L'Italia. Il nostro Paese ha bisogno dei meccanismi flessibili: si è impegnato a ridurre le emissioni del 6,5%, ma è in ritardo, addirittura nella definizione delle strategie da attuare, passaggio anch'esso obbligato.
Sole, vento, acqua e Terra. Per uscire dall'Era degli Idrocarburi e ridurre le emissioni si dovrà puntare anche sulle energie rinnovabili, ovvero generate senza rilascio di anidride carbonica: dal solare termico e termodinamico al fotovoltaico, dall'eolico al geotermico. La Germania detiene il record mondiale di impianti eolici ed il maggiore produttore di energia dal vento, mentre nel fotovoltaico è seconda solo al Giappone, e Spagna e Danimarca sono sulla stessa strada.
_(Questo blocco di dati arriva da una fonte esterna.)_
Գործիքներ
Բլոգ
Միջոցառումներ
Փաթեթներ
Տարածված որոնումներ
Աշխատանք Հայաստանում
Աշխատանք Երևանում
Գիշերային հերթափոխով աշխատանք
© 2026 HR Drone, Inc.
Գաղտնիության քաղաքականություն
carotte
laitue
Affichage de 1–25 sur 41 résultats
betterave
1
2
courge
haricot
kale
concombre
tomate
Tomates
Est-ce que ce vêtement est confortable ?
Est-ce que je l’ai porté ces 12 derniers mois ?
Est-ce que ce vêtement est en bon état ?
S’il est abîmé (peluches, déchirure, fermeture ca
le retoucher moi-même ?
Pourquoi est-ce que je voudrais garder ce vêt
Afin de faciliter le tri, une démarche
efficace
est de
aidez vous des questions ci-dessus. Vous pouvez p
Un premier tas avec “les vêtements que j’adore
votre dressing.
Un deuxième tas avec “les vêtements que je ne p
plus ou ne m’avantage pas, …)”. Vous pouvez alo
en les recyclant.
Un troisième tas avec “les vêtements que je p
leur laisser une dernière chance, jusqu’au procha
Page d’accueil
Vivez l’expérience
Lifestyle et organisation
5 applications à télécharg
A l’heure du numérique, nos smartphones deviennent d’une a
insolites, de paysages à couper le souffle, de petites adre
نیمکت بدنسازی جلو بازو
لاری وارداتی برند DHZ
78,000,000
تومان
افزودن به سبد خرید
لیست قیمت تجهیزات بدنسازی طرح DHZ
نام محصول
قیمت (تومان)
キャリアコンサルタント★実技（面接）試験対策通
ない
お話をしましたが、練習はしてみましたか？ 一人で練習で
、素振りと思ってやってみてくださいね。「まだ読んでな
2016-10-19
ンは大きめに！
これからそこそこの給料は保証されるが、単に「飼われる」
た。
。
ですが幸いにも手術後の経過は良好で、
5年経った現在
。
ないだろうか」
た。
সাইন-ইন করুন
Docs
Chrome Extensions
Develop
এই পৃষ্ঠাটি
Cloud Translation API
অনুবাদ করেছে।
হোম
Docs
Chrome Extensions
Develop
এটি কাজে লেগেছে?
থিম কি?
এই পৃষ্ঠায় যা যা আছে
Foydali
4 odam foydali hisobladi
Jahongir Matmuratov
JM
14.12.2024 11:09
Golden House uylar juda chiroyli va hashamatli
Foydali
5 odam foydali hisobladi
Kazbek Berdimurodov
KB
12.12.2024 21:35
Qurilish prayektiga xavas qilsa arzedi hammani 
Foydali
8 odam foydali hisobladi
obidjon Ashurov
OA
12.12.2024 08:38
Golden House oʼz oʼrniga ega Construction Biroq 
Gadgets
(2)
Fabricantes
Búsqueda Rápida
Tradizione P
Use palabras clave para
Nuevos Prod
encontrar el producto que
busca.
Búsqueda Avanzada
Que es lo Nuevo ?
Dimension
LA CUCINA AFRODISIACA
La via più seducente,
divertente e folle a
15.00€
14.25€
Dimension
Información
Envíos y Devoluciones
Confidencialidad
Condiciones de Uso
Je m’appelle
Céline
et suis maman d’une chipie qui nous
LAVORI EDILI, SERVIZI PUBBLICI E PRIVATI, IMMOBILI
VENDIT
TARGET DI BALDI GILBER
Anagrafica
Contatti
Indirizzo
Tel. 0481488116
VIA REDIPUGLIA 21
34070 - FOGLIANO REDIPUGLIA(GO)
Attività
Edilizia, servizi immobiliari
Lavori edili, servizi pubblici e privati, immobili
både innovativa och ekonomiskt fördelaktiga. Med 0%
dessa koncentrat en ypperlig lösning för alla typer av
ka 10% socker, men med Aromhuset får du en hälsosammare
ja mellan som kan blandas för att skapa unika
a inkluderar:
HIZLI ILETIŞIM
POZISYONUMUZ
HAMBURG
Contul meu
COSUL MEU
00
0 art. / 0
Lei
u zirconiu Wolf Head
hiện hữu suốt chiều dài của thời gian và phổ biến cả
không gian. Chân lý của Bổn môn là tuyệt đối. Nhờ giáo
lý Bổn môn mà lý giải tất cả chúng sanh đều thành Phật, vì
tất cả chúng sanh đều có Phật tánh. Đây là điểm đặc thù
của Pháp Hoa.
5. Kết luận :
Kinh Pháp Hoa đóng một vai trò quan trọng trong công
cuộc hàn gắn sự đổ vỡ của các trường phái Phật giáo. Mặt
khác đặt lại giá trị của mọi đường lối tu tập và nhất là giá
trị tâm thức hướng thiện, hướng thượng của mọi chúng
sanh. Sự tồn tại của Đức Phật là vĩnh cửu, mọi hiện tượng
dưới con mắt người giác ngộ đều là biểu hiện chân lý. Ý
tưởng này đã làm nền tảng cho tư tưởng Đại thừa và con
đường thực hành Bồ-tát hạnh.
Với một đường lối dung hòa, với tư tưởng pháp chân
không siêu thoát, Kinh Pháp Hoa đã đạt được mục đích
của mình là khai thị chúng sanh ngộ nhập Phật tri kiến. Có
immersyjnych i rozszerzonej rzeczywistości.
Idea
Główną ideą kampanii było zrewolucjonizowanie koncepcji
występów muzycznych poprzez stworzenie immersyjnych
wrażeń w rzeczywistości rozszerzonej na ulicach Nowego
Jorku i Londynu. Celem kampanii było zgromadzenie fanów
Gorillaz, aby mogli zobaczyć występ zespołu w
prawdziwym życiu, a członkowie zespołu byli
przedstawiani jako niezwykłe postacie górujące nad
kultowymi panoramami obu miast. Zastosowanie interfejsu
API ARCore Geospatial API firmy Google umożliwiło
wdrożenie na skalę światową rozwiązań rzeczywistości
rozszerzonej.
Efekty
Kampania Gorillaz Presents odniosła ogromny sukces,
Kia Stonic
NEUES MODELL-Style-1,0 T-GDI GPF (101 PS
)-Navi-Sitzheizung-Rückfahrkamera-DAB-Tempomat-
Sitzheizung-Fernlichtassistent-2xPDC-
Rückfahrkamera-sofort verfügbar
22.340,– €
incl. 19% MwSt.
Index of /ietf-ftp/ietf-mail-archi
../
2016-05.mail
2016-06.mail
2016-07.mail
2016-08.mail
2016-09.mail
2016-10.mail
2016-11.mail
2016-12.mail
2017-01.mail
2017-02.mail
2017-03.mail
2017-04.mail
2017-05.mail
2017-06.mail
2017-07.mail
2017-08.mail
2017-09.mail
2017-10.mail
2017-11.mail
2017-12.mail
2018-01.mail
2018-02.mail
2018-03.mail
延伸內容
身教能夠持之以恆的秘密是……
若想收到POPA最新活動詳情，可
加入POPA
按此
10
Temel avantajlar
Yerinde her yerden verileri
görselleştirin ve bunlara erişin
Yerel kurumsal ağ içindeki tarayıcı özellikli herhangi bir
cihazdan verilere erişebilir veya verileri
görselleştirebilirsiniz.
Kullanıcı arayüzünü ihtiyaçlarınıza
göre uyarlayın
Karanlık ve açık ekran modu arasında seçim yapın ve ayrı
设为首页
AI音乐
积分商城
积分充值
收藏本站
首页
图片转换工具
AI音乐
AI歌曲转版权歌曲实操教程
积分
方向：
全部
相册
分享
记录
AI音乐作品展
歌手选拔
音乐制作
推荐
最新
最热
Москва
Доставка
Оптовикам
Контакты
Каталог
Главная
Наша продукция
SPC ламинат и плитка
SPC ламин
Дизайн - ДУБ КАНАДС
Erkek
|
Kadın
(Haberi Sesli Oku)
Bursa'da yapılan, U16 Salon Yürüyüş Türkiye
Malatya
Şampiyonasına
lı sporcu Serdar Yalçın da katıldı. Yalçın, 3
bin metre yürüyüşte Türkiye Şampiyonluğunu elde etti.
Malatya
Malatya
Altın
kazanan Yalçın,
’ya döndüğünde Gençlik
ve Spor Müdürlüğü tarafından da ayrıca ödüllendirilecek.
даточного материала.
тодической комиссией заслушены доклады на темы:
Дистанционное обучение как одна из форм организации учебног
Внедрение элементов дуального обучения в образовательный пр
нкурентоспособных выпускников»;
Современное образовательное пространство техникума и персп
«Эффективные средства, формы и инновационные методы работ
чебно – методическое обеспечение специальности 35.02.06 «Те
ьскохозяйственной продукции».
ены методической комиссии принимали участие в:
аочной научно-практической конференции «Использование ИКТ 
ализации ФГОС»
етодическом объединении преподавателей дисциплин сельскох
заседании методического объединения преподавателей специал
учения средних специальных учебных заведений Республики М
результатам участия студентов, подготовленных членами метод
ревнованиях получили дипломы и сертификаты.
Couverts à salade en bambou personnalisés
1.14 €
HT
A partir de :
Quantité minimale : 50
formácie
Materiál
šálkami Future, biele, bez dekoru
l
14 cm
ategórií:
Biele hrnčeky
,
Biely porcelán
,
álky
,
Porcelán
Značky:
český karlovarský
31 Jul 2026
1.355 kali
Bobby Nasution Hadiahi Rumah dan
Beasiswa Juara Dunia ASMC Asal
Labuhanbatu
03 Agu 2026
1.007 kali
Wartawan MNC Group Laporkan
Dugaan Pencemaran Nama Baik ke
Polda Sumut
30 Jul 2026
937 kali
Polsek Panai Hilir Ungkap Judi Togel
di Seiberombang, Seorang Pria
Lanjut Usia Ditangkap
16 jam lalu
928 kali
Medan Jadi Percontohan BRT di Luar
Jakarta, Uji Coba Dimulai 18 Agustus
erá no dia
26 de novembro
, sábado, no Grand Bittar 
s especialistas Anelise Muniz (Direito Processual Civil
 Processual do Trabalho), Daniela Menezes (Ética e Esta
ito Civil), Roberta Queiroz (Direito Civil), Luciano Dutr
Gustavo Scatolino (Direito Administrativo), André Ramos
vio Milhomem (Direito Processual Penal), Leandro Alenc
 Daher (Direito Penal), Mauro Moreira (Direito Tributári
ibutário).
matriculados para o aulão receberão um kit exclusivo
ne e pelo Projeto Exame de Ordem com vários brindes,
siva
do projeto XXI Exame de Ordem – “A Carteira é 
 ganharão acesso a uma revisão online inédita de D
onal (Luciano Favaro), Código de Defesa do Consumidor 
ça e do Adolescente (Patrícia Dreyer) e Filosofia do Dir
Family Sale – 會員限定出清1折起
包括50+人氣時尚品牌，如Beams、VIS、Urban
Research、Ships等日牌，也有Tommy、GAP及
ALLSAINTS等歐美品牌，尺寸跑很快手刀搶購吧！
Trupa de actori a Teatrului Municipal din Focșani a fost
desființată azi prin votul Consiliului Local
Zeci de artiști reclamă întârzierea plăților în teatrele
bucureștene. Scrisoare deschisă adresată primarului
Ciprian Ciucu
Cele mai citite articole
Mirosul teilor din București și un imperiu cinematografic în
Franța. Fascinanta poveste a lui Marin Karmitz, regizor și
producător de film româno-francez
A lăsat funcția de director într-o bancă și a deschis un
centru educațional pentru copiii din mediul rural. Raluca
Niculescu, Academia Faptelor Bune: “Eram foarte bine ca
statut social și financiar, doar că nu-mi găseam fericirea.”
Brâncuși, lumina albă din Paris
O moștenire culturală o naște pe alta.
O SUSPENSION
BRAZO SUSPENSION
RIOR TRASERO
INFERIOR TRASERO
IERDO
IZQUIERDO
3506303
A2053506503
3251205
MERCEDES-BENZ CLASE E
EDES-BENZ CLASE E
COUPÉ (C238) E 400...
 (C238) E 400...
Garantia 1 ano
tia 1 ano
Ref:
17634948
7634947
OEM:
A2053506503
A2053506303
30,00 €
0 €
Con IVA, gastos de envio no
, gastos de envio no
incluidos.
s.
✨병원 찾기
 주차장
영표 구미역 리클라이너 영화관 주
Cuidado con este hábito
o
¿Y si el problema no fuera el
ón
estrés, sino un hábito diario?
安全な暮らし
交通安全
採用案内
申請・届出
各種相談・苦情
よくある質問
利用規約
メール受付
Secondo molti ricercatori, però, i traguardi definiti dal protocollo di Kyoto, anche se rispettati, non sono sufficienti per rallentare il riscaldamento globale e mitigarne gli effetti. Gli stessi scienziati dell'IPCC ritengono che, per stabilizzare le concentrazioni dei gas serra ai livelli attuali, occorrerebbe ridurre le emissioni del 60-80%.
In più, anche raggiungendo obiettivi ancora più ambiziosi di quelli prospettati a Kyoto, l'eccesso di effetto serra continuerà a farsi sentire per almeno due secoli.
E in tutto ciò, alcuni Paesi formalmente "non industrializzati" sono esenti da obblighi: tra questi, la Cina, l'India e il Brasile, che hanno invece una crescita economica talmente veloce che presto potrebbero diventare i principali inquinatori.